Organized Chaos said:


> Hence why I have went off the board with "Nochanceinhell" as the victory advisory.



LOL

Great visuals by the way. I enjoy your style.


----------



## Dissonance (Jul 21, 2004)

The way it looks now, this team will probably be good enough to beat crappy/ mid playoff teams in both conferences. Which might be a surprise to some who picked them to miss out on the playoffs. But they'll be lucky to beat any elite teams.


Frye's definitely been a surprise. I had no idea he could shoot like that myself.


----------



## 77AJ (Feb 16, 2005)

Organized Chaos said:


> The way it looks now, this team will probably be good enough to beat crappy/ mid playoff teams in both conferences. Which might be a surprise to some who picked them to miss out on the playoffs. But they'll be lucky to beat any elite teams.
> 
> 
> Frye's definitely been a surprise. I had no idea he could shoot like that myself.

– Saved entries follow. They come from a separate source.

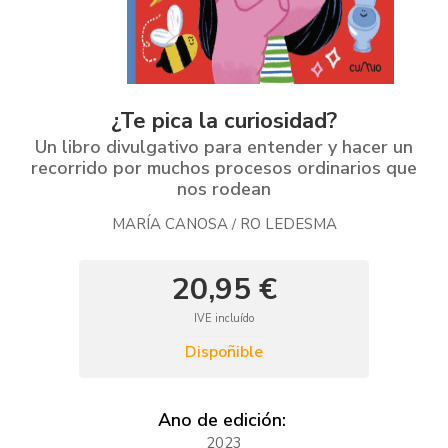
¿Te pica la curiosidad?
Un libro divulgativo para entender y hacer un
recorrido por muchos procesos ordinarios que
nos rodean
MARÍA CANOSA
RO LEDESMA
/
20,95 €
IVE incluído
Dispoñible
Ano de edición:
2023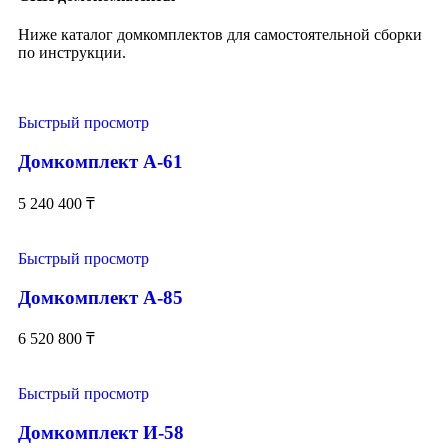
Ниже каталог домкомплектов для самостоятельной сборки
по инструкции.
Быстрый просмотр
Домкомплект А-61
5 240 400
₸
Быстрый просмотр
Домкомплект А-85
6 520 800
₸
Быстрый просмотр
Домкомплект И-58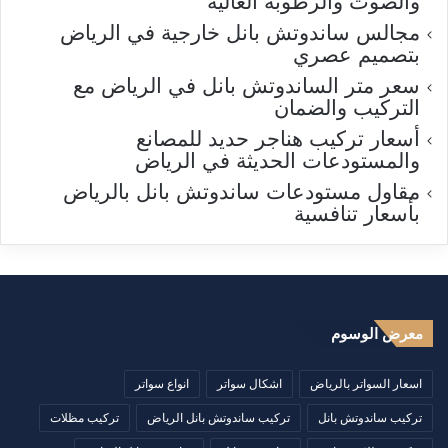
والصوت والرطوبة العالية
مجالس ساندوتش بانل خارجية في الرياض
بتصميم عصري
سعر متر الساندوتش بانل في الرياض مع
التركيب والضمان
أسعار تركيب هناجر حديد للمصانع
والمستودعات الحديثة في الرياض
مقاول مستودعات ساندوتش بانل بالرياض
بأسعار تنافسية
معرض الوسوم
اسعار السواتر بالرياض
اشكال سواتر
انواع سواتر
تركيب ساندوتش بانل
تركيب ساندوتش بانل الرياض
تركيب مظلات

Good point, and after reviewing the fact the Magic just handed the Suns a bad loss, I think your exactly right.

I use to watch Frye back in his Arizona days, He always had a nice soft touch, and a good 15 foot jump shot. However like you said, I also never realized he could shoot so well from three point range. It's a really nice dynamic the Suns can throw out at teams, having their center stand out by the three point arc and hit big shots. However Frye seems to have problems against big athletic centers, I saw him picking up a lot of fouls in that Magic game.

Good luck to your Suns any how. I will be pulling for the Celtics though, they are a really great team to watch play basketball soundly on both ends of the court.


----------



## Seuss (Aug 19, 2005)

It'd be a really early Christmas gift if the Suns somehow managed to beat Boston. . . . but back to reality, Suns hopefully keep the game respectable and don't embarrass themselves.


----------



## MeirToTheWise (Nov 9, 2005)

I think it'll be a more competitive game than the one against Orlando simply because the Suns would probably want to get the stink of that last game off themselves. I think it will be relatively close but Boston will beat them.


----------



## Dissonance (Jul 21, 2004)

They haven't allowed more than 90 pts so far this season. I'd like to see us at least get over 100 haha.


----------



## Zei_Zao_LS (Apr 1, 2005)

I think after the stinker that both Grant and J-Rich threw out there last game, we should expect a big game out of the latter and maybe a couple points out of Grant.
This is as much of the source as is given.